Henry Parker Manning (1859-1956), professor of mathematics, was born in Woodstock, Connecticut, on October 3, 1859. In 1883 he graduated from Brown, having won the Hartshorn premium for entrance mathematics, the Howell premium for the highest record in mathematics and natural philosophy, and a Carpenter premium for “ability, character and attainment.” After graduation he taught for one year in New York State, for three years in Maryland, and for two years in West Virginia. In 1889 he entered Johns Hopkins University to study mathematics, astronomy and physics. When he received his Ph.D. degree in 1891, his first printed paper had already appeared in the American Journal of Mathematics.
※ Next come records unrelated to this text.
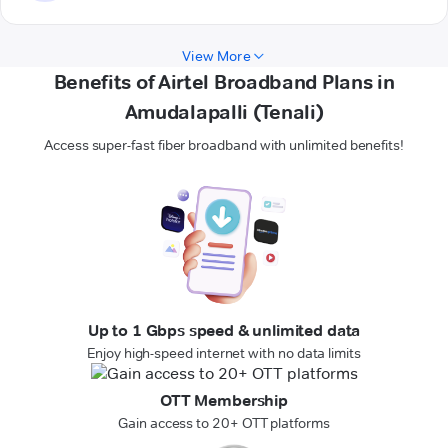
View More
Benefits of Airtel Broadband Plans in
Amudalapalli (Tenali)
Access super-fast fiber broadband with unlimited benefits!
Up to 1 Gbps speed & unlimited data
Enjoy high-speed internet with no data limits
OTT Membership
Gain access to 20+ OTT platforms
He was appointed instructor in mathematics at Brown that same year, and “with his advent,” Professor Raymond C. Archibald would later write, “a new era in the development of mathematics at Brown was ushered in.” From 1893 to 1908 Manning offered courses in higher mathematics never previously available at Brown, courses with names like “Theory of functions: algebraic functions, Riemann surfaces, and Abelian functions,” “Substitutions and transformation groups,” and “Quaternions, non-Euclidean geometry, and hyperspace.” After 1908 there were others in the department able to teach higher mathematics. His publications included Non-Euclidean Geometry in 1901, the first English language text in this subject, Irrational Numbers and their Representation by Sequences and Series in 1906, and Geometry of Four Dimensions in 1914.

When he was nearly seventy, Manning learned early Egyptian hieroglypics, and collaborated with Arnold Buffum Chace in his publication of the Rhind Mathematical Papyrus. In his later years, he suffered from deafness. He retired in 1930 and spent several years as associate editor of the American Mathematical Monthly. He died in Providence on January 11, 1956, at the age of 96. In the memorial minute of the Faculty on the death of Manning, his former student, Professor Albert A. Bennett, said of him,

“Professor Manning was hardly typical of the college professor of his time. His quiet, gentle, even sweet, nature showed none of the dominance of the stern disciplinarian, nor doctrinaire dryness of the stereotyped pedant. He did not rely on traditional textbooks for authority or inspiration, but normally turned to masterpieces, early or contemporary, in their original languages, ever ready to share his wisdom and broad scholarship with any student who cared to inquire.”